Transcribed page contents:
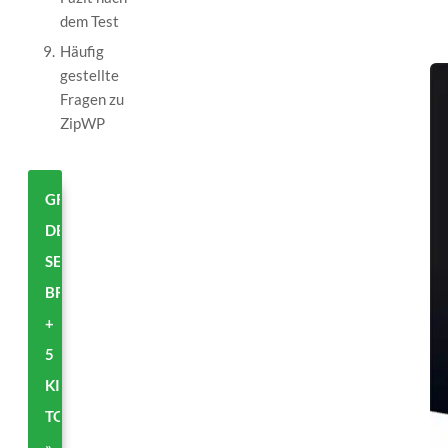
dem Test
9.
Häufig
gestellte
Fragen zu
ZipWP
GRATIS:
DEIN
SECOND
BRAIN
+
5
KI-
TOOLS
»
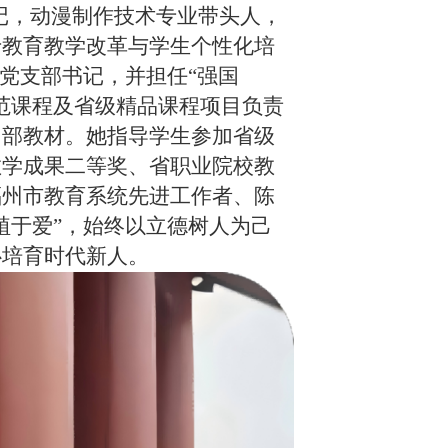
记，动漫制作技术专业带头人，
于教育教学改革与学生个性化培
党支部书记，并担任“强国
范课程及省级精品课程项目负责
多部教材。她指导学生参加省级
教学成果二等奖、省职业院校教
福州市教育系统先进工作者、陈
植于爱”，始终以立德树人为己
心培育时代新人。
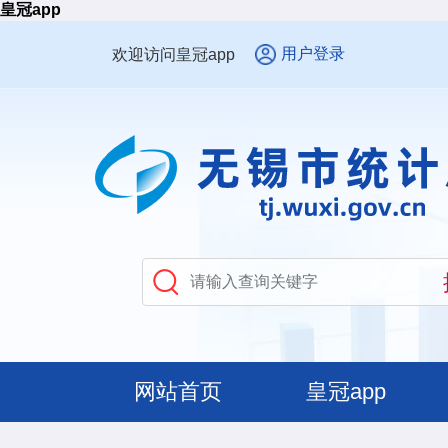
皇冠app
用户登录
欢迎访问皇冠app
网站首页
皇冠app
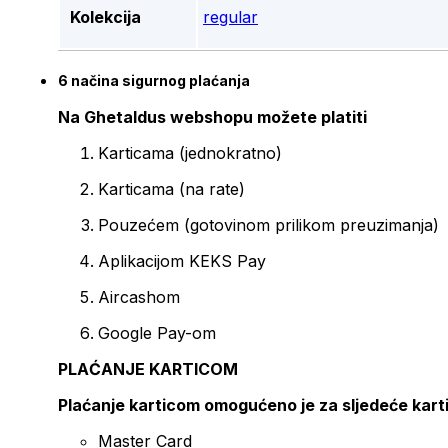
Kolekcija
regular
6 načina sigurnog plaćanja
Na Ghetaldus webshopu možete platiti
Karticama (jednokratno)
Karticama (na rate)
Pouzećem (gotovinom prilikom preuzimanja)
Aplikacijom KEKS Pay
Aircashom
Google Pay-om
PLAĆANJE KARTICOM
Plaćanje karticom omogućeno je za sljedeće kart
Master Card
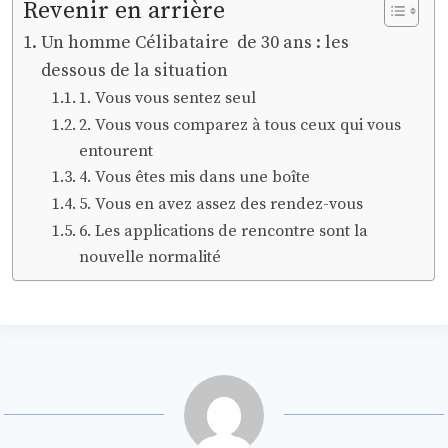
Revenir en arrière
Un homme Célibataire de 30 ans : les
dessous de la situation
1. Vous vous sentez seul
2. Vous vous comparez à tous ceux qui vous
entourent
4. Vous êtes mis dans une boîte
5. Vous en avez assez des rendez-vous
6. Les applications de rencontre sont la
nouvelle normalité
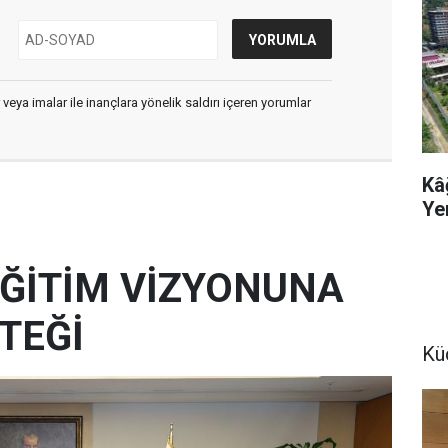
 veya imalar ile inançlara yönelik saldırı içeren yorumlar
Kâ
Ye
 EĞİTİM VİZYONUNA
TEĞİ
Kü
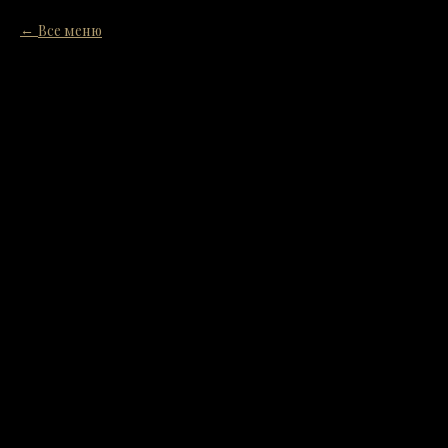
Все меню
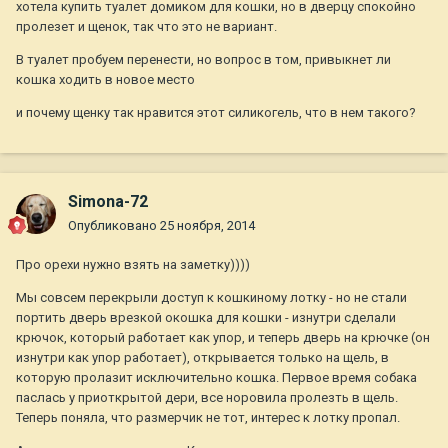
хотела купить туалет домиком для кошки, но в дверцу спокойно
пролезет и щенок, так что это не вариант.
В туалет пробуем перенести, но вопрос в том, привыкнет ли
кошка ходить в новое место
и почему щенку так нравится этот силикогель, что в нем такого?
Simona-72
Опубликовано
25 ноября, 2014
Про орехи нужно взять на заметку))))
Мы совсем перекрыли доступ к кошкиному лотку - но не стали
портить дверь врезкой окошка для кошки - изнутри сделали
крючок, который работает как упор, и теперь дверь на крючке (он
изнутри как упор работает), открывается только на щель, в
которую пролазит исключительно кошка. Первое время собака
паслась у приоткрытой дери, все норовила пролезть в щель.
Теперь поняла, что размерчик не тот, интерес к лотку пропал.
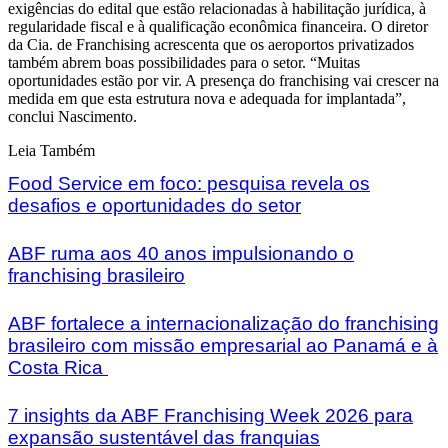
exigências do edital que estão relacionadas à habilitação jurídica, à
regularidade fiscal e à qualificação econômica financeira. O diretor
da Cia. de Franchising acrescenta que os aeroportos privatizados
também abrem boas possibilidades para o setor. “Muitas
oportunidades estão por vir. A presença do franchising vai crescer na
medida em que esta estrutura nova e adequada for implantada”,
conclui Nascimento.
Leia Também
Food Service em foco: pesquisa revela os
desafios e oportunidades do setor
ABF ruma aos 40 anos impulsionando o
franchising brasileiro
ABF fortalece a internacionalização do franchising
brasileiro com missão empresarial ao Panamá e à
Costa Rica
7 insights da ABF Franchising Week 2026 para
expansão sustentável das franquias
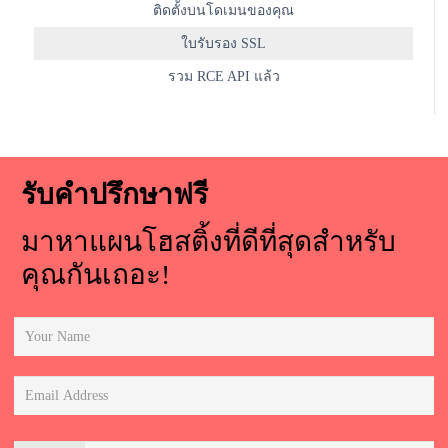
ติดตั้งบนโดเมนของคุณ
ใบรับรอง SSL
รวม RCE API แล้ว
รับคำปรึกษาฟรี
มาหาแผนโฮสติ้งที่ดีที่สุดสำหรับ
คุณกันเถอะ!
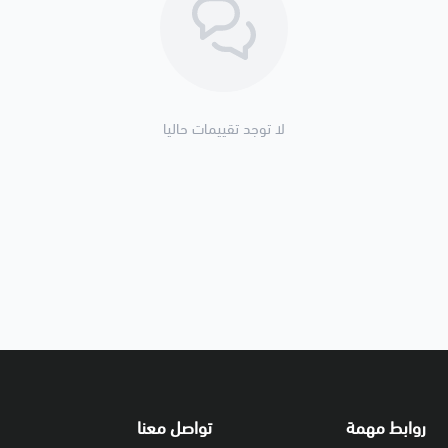
لا توجد تقييمات حاليا
روابط مهمة
تواصل معنا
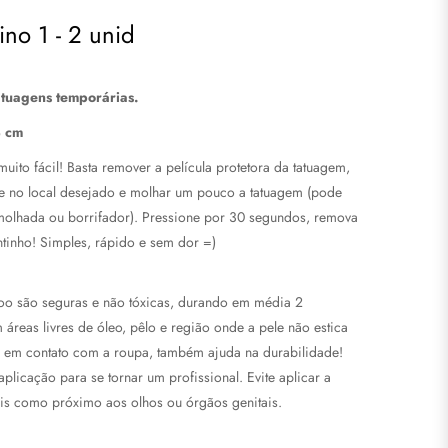
ino 1 - 2 unid
atuagens temporárias.
4 cm
uito fácil! Basta remover a película protetora da tatuagem,
ele no local desejado e molhar um pouco a tatuagem (pode
olhada ou borrifador). Pressione por 30 segundos, remova
tinho! Simples, rápido e sem dor =)
too são seguras e não tóxicas, durando em média 2
áreas livres de óleo, pêlo e região onde a pele não estica
too em contato com a roupa, também ajuda na durabilidade!
plicação para se tornar um profissional. Evite aplicar a
eis como próximo aos olhos ou órgãos genitais.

• _PROBLEM_
Because pictures are not wanted, give every entry above again exactly without them.

• _OUTPUT FOR THIS EXERCISE_
dem Test
9.
Häufig
gestellte
Fragen zu
ZipWP
GRATIS:
DEIN
SECOND
BRAIN
+
5
KI-
TOOLS
»
记，动漫制作技术专业带头人，
于教育教学改革与学生个性化培
党支部书记，并担任“强国
范课程及省级精品课程项目负责
多部教材。她指导学生参加省级
教学成果二等奖、省职业院校教
福州市教育系统先进工作者、陈
植于爱”，始终以立德树人为己
心培育时代新人。
皇冠app
用户登录
欢迎访问皇冠app
网站首页
皇冠app
Kolekcija
regular
6 načina sigurnog plaćanja
Na Ghetaldus webshopu možete platiti
Karticama (jednokratno)
Karticama (na rate)
Pouzećem (gotovinom prilikom preuzimanja)
Aplikacijom KEKS Pay
Aircashom
Google Pay-om
PLAĆANJE KARTICOM
Plaćanje karticom omogućeno je za sljedeće kart
Master Card
Revenir en arrière
Un homme Célibataire de 30 ans : les
dessous de la situation
1. Vous vous sentez seul
2. Vous vous comparez à tous ceux qui vous
entourent
4. Vous êtes mis dans une boîte
5. Vous en avez assez des rendez-vous
6. Les applications de rencontre sont la
nouvelle normalité
 veya imalar ile inançlara yönelik saldırı içeren yorumlar
Kâ
Ye
 EĞİTİM VİZYONUNA
TEĞİ
Kü
Все меню
хотела купить туалет домиком для кошки, но в дверцу спокойно
пролезет и щенок, так что это не вариант.
В туалет пробуем перенести, но вопрос в том, привыкнет ли
кошка ходить в новое место
и почему щенку так нравится этот силикогель, что в нем такого?
Simona-72
Опубликовано
25 ноября, 2014
Про орехи нужно взять на заметку))))
Мы совсем перекрыли доступ к кошкиному лотку - но не стали
портить дверь врезкой окошка для кошки - изнутри сделали
крючок, который работает как упор, и теперь дверь на крючке (он
изнутри как упор работает), открывается только на щель, в
которую пролазит исключительно кошка. Первое время собака
паслась у приоткрытой дери, все норовила пролезть в щель.
Теперь поняла, что размерчик не тот, интерес к лотку пропал.
exigências do edital que estão relacionadas à habilitação jurídica, à
regularidade fiscal e à qualificação econômica financeira. O diretor
da Cia. de Franchising acrescenta que os aeroportos privatizados
também abrem boas possibilidades para o setor. “Muitas
oportunidades estão por vir. A presença do franchising vai crescer na
medida em que esta estrutura nova e adequada for implantada”,
conclui Nascimento.
Leia Também
Food Service em foco: pesquisa revela os
desafios e oportunidades do setor
ABF ruma aos 40 anos impulsionando o
franchising brasileiro
ABF fortalece a internacionalização do franchising
brasileiro com missão empresarial ao Panamá e à
Costa Rica
7 insights da ABF Franchising Week 2026 para
expansão sustentável das franquias
ติดตั้งบนโดเมนของคุณ
ใบรับรอง SSL
รวม RCE API แล้ว
รับคำปรึกษาฟรี
มาหาแผนโฮสติ้งที่ดีที่สุดสำหรับ
คุณกันเถอะ!
لا توجد تقييمات حاليا
روابط مهمة
تواصل معنا
ino 1 - 2 unid
atuagens temporárias.
4 cm
uito fácil! Basta remover a película protetora da tatuagem,
ele no local desejado e molhar um pouco a tatuagem (pode
olhada ou borrifador). Pressione por 30 segundos, remova
tinho! Simples, rápido e sem dor =)
too são seguras e não tóxicas, durando em média 2
áreas livres de óleo, pêlo e região onde a pele não estica
too em contato com a roupa, também ajuda na durabilidade!
plicação para se tornar um profissional. Evite aplicar a
eis como próximo aos olhos ou órgãos genitais.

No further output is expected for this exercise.